Lactation

Kittens nursing

Lactation of pigs

Lactation describes the secretion of milk from the mammary glands and the period of time that a mother lactates to feed her young. The process occurs in all female mammals, however it predates mammals.^[1] In humans the process of feeding milk is called breastfeeding or nursing. In most species milk comes out of the mother's nipples; however, the platypus (a non-placental mammal) releases milk through ducts in its abdomen. In only one species of mammal, the Dayak fruit bat, is milk production a normal male function. In some other mammals, the male may produce milk as the result of a hormone imbalance. This phenomenon may also be observed in newborn infants as well (for instance witch's milk).
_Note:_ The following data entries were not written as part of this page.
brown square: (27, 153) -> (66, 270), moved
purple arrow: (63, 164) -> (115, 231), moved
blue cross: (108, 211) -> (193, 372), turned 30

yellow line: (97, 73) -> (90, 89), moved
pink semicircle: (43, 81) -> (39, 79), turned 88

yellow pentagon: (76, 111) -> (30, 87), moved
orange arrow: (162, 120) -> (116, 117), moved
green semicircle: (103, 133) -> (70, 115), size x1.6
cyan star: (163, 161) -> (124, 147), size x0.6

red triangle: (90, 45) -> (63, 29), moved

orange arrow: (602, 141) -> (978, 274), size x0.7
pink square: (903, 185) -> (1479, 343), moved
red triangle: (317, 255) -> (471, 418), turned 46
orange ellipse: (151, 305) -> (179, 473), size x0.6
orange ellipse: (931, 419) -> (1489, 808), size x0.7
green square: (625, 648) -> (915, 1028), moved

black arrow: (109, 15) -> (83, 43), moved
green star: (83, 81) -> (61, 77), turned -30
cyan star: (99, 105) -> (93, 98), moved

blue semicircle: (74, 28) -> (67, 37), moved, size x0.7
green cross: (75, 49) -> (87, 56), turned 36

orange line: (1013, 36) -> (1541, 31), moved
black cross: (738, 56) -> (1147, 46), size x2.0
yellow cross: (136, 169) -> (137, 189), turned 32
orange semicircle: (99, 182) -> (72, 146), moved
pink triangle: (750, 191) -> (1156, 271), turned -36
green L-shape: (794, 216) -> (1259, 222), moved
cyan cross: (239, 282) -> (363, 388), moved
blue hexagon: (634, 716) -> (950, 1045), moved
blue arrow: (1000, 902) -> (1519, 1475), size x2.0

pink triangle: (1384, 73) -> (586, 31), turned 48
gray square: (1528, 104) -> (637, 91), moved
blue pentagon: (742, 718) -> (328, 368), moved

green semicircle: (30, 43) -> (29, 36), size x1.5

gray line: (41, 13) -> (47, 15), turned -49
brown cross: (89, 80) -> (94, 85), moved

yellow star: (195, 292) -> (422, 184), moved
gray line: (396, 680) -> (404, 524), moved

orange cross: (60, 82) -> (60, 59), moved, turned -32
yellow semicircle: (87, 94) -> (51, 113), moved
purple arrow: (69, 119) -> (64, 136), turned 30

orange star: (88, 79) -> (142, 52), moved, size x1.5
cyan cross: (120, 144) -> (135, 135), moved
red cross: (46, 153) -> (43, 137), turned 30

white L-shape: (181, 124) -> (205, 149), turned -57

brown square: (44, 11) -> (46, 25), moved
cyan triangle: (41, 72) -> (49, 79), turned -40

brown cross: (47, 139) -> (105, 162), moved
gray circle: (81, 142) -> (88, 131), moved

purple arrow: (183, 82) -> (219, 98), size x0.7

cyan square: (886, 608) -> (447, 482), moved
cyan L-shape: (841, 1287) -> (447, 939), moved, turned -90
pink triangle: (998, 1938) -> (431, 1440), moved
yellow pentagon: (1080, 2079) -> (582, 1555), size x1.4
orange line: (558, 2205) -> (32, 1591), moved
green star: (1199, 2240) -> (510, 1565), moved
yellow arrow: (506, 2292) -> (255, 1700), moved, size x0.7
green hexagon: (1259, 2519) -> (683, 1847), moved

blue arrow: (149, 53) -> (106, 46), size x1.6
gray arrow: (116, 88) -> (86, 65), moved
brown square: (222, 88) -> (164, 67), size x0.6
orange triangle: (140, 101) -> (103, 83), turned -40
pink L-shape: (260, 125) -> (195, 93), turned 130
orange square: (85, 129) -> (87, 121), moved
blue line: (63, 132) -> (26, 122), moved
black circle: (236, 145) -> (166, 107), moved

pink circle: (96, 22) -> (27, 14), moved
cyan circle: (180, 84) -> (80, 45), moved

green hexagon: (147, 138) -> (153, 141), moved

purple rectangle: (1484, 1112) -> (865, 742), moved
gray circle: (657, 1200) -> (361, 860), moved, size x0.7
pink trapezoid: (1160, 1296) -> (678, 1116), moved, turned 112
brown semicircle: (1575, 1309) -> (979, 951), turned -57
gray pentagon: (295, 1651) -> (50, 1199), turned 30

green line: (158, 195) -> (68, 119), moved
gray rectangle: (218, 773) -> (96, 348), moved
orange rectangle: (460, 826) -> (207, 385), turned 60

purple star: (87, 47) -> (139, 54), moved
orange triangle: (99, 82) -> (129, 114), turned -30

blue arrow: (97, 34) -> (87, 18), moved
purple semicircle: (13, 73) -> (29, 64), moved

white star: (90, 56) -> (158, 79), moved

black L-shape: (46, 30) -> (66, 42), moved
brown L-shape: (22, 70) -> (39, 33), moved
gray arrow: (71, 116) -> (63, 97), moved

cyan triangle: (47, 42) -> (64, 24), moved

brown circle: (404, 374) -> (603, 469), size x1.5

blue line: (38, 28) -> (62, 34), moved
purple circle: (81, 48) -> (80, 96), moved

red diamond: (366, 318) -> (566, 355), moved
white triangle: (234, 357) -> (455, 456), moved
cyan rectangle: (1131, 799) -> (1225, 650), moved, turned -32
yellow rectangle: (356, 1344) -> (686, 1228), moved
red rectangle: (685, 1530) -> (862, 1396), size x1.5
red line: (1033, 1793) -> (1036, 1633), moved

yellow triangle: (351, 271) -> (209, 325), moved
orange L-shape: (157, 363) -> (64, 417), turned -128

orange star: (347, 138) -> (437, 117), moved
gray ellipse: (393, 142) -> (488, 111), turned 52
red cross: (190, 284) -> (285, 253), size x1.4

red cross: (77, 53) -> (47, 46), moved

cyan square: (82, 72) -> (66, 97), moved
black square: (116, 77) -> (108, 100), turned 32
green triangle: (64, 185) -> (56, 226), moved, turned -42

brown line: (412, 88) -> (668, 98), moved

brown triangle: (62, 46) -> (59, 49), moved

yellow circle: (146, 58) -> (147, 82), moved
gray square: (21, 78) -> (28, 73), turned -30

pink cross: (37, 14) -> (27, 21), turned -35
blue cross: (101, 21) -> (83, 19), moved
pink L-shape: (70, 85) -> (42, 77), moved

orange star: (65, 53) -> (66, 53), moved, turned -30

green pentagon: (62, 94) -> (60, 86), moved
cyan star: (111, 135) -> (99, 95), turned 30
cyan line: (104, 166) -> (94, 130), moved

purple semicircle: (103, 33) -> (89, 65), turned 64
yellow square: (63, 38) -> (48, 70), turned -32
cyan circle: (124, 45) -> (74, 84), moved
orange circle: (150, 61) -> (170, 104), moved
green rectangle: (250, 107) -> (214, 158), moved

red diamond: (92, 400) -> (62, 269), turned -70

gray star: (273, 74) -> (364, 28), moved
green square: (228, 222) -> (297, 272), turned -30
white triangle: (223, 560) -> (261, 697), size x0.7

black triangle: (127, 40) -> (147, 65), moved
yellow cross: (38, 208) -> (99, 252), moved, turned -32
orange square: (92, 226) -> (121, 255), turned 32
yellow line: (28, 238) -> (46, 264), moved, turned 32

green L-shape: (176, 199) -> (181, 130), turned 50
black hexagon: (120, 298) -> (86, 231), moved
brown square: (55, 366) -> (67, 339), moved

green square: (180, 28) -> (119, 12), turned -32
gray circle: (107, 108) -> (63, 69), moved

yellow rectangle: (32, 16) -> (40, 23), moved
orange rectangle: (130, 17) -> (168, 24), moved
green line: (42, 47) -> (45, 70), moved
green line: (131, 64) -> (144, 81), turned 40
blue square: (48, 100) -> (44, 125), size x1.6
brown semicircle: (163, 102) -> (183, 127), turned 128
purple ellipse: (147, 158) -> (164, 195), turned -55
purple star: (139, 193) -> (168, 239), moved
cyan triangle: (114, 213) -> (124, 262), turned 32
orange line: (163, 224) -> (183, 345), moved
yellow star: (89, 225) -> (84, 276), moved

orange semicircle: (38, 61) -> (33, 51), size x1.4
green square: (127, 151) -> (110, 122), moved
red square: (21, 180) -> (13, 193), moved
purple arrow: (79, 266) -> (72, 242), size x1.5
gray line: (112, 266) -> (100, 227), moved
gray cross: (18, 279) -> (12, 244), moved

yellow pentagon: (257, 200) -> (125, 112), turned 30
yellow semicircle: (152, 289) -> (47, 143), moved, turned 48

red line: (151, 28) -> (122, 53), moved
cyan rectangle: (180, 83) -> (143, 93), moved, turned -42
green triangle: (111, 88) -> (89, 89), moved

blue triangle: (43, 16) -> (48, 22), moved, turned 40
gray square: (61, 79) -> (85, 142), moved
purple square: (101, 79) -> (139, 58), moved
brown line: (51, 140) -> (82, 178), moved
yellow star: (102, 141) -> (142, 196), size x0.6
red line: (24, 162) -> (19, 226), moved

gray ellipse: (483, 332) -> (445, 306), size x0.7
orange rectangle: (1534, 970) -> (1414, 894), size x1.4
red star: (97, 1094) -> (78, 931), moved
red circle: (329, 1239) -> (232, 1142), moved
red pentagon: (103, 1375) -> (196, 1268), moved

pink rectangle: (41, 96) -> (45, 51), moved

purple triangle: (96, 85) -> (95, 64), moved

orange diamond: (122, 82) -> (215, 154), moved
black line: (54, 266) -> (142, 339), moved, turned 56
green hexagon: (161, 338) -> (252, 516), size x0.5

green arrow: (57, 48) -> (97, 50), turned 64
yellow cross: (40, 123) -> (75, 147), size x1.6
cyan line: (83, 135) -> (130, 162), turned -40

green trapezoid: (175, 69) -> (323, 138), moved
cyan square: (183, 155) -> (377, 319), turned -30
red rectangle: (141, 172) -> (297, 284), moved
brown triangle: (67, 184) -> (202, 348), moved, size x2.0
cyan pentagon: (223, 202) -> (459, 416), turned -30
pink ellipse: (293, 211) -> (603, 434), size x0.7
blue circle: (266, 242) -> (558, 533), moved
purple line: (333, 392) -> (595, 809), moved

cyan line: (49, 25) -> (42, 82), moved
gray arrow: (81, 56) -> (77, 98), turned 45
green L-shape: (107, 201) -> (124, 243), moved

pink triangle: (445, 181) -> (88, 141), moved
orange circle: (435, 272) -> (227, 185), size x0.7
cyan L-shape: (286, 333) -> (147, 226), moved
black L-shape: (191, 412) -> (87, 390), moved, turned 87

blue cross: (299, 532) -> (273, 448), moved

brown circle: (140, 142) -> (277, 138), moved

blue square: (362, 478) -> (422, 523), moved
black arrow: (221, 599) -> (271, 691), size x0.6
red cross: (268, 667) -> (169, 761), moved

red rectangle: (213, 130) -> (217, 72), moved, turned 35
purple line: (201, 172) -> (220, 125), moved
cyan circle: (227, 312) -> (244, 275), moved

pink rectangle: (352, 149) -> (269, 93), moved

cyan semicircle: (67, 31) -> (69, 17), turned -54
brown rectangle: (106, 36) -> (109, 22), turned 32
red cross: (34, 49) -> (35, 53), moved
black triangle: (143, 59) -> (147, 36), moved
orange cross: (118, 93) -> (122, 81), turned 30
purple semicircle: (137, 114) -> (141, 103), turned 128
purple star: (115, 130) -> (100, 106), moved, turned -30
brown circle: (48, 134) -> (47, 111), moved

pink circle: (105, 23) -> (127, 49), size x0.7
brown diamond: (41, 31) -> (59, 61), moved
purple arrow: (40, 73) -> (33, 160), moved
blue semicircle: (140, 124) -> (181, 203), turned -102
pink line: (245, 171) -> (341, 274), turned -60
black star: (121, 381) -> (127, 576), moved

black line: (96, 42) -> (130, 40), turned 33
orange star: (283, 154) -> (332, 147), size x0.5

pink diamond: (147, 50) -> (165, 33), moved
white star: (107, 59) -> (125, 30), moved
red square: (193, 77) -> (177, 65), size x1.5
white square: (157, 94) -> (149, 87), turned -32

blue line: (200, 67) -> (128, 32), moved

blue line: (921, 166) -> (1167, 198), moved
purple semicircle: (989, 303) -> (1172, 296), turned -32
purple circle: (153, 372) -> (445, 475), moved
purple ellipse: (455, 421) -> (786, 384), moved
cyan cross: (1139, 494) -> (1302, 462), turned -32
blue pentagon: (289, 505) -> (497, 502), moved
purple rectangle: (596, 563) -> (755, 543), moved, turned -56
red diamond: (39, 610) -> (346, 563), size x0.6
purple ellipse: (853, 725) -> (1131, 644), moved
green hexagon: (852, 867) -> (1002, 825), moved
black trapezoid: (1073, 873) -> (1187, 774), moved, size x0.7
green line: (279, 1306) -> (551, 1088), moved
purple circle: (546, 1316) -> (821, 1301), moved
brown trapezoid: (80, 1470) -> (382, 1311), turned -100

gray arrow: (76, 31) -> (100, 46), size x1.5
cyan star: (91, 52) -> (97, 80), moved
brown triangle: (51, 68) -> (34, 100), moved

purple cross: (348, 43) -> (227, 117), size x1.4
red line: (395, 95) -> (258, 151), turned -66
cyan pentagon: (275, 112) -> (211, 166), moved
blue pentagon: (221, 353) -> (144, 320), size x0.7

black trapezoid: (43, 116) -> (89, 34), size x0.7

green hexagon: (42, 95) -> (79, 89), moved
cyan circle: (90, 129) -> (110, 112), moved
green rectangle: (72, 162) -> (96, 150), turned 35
Galactopoiesis is the maintenance of milk production. This stage requires prolactin (PRL) and oxytocin.

Purpose

The chief function of lactation is to provide nutrition and immune protection to the young after birth. In almost all mammals, lactation induces a period of infertility, which serves to provide the optimal birth spacing for survival of the offspring.^[2]

Human lactation

When the baby sucks its mother's breast, a hormone called oxytocin compels the milk to flow from the alveoli, through the ducts (milk canals) into the sacs (milk pools) behind the areola and then into the baby's mouth

Hormonal influences

From the twenty-fourth week of pregnancy (the second and third trimesters), a woman's body produces hormones that stimulate the growth of the milk duct system in the breasts:

• Progesterone—influences the growth in size of alveoli and lobes, high levels of progesterone inhibit lactation before birth. Progesterone levels drop after birth, this triggers the onset of copious milk production.^[3]
• Oestrogen—stimulates the milk duct system to grow and differentiate. Like progesterone high levels of oestrogen also inhibit lactation. Oestrogen levels also drop at delivery and remain low for the first several months of breastfeeding.^[3] It is recommended that breastfeeding mothers avoid oestrogen-based birth control methods, as a spike in estrogen levels may reduce a mother's milk supply.
• Prolactin—contributes to the increased growth and differentiation of the alveoli, also influences differentiation of ductal structures. High levels of prolactin during pregnancy and breastfeeding also increase insulin resistance, increase growth factor levels (IGF-1) and modify lipid metabolism in preparation for breastfeeding. During lactation prolactin is the main factor maintaining tight junctions of the ductal epithelium and regulating milk production through osmotic balance.
• Growth hormone is structurally very similar to prolactin and contributes to its galactopoietic function.
• ACTH and glucocorticoids have an important lactation inducing function in several animal species. ACTH is thought to contribute as it is structurally similar to prolactin. Glucocorticoids play a complex regulating role in the maintenance of tight junctions.
• TSH is a very important galactopoietic hormone, its levels are naturally increased during pregnancy.
• Oxytocin—contracts the smooth muscle of the uterus during and after birth, and during orgasm(s). After birth, oxytocin contracts the smooth muscle layer of band-like cells surrounding the alveoli to squeeze the newly-produced milk into the duct system. Oxytocin is necessary for the milk ejection reflex, or let-down to occur.
• Human placental lactogen (HPL)—From the second month of pregnancy, the placenta releases large amounts of HPL. This hormone appears to be instrumental in breast, nipple, and areola growth before birth.
• Follicle stimulating hormone (FSH)
• Luteinizing hormone (LH)

By the fifth or sixth month of pregnancy, the breasts are ready to produce milk. It is also possible to induce lactation without pregnancy.

Lactogenesis I

During the latter part of pregnancy, the woman's breasts enter into the Lactogenesis I stage. This is when the breasts make colostrum (see below), a thick, sometimes yellowish fluid. At this stage, high levels of progesterone inhibit most milk production. It is not a medical concern if a pregnant woman leaks any colostrum before her baby's birth, nor is it an indication of future milk production.

Lactogenesis II

At birth, prolactin levels remain high, while the delivery of the placenta results in a sudden drop in progesterone, estrogen, and HPL levels. This abrupt withdrawal of progesterone in the presence of high prolactin levels stimulates the copious milk production of Lactogenesis II.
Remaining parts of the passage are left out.